Majesty 2: The Fantasy Kingdom Sim offers a different take on the RTS genre. You're still building an empire, running up tech trees and fighting enemies, but everything is hands-off.

While high-end PC owners would probably rather see high-end visuals, Majesty 2 hits a nice sweet spot. Characters are nicely detailed, particularly when using the game's generous zoom feature. The same goes for animation and visual effects, though the amount of flash during battles can become a little overwhelming. It's not enough to slow your machine down, but when you consider how little you are doing during battle, it feels like overkill.

Both the music and sound effects support the upbeat feel, though the voicework does hinder things just a bit. Your advisor's accent is a bit overdone and his "jokes" aren't very funny. There are one or two chuckle-worthy lines, but for the most part, it just feels like the writers were trying too hard. On the plus side, you don't have to hear much of the voicework outside your advisor's comments.


For the last thousand years, the people of Ardania have had it easy. Past kings have done such a great job at cleaning up evil, they've enjoyed a lasting peace. However, what's good for the people isn't good for the current king. In an effort to conquer some sort of evil, the king's mages summon a demon lord, only the demon proves too powerful and kills the king. As the last remaining heir, its your job to clean up your predecessor's mess.

As king, your life is deemed too important to head out into the wilds and fight monsters. Instead, you are given indirect control over your kingdom and charged with attracting heroes to carry out your dirty work. Of course, most of your bigger heroes are divas, so you'll need to construct buildings and offers quest rewards worthy of their attention.

Everything in Majesty 2: The Fantasy Kingdom Sim revolves around your kingdom's economy. In RTS tradition, you start with a palace and some start-up cash. From there, you need to build trading posts and other revenue-generating structures until you can afford a guild and begin recruiting heroes. Here's where Majesty 2 steps off the beaten path. Rather than building enemy-crushing armies, you need to convince heroes to defend your kingdom by offering bounties. For instance, if a group of zombies is threatening your people, you can offer a reward for clearing out their crypt.

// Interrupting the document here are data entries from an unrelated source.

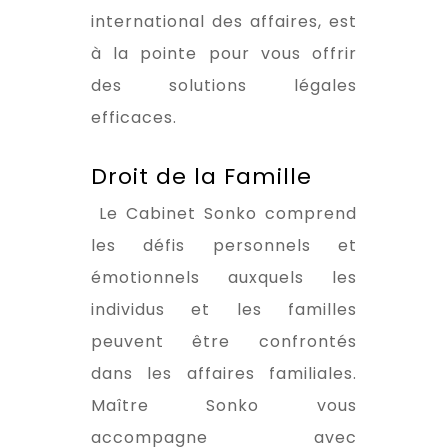
international des affaires, est
à la pointe pour vous offrir
des solutions légales
efficaces.
Droit de la Famille
Le Cabinet Sonko comprend
les défis personnels et
émotionnels auxquels les
individus et les familles
peuvent être confrontés
dans les affaires familiales.
Maître Sonko vous
accompagne avec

One interesting twist to construction is building costs. Once you build one type of building, the next one of the same type costs a little more. What seems like a major hindrance opens up some strategic depth. You can't mass produce buildings and inflate your economy or defenses, forcing you to think about how to grow your town and economy efficiently.

As interesting as the system is, it doesn't offer much variety in mission types. Sure, you'll tackle all manner of mythical beasts and demons and find yourself faced with unique circumstances, but at the same time, you're really just going through the motions every mission. Though far from a "magic bullet," once you figure out the basics (which doesn't take long), you can settle into a basic pattern for each mission and breeze through the game with little resistance.


Watching your town grow offers a different sort of challenge. You have control over the placement of larger buildings like guilds and temples, but the rest of your town will grow on its own. This usually leads to farms popping up next to enemy dens, making them easy prey. You can usually set up defenses or send heroes to clear out nearby dens, though you can only control the problem, not eliminate it. Even when dens are cleared, enemies will wander onto the map and make a beeline for your settlement. Sewage grates and graveyards will also show up around town, providing lots of rats and zombies to terrorize your town.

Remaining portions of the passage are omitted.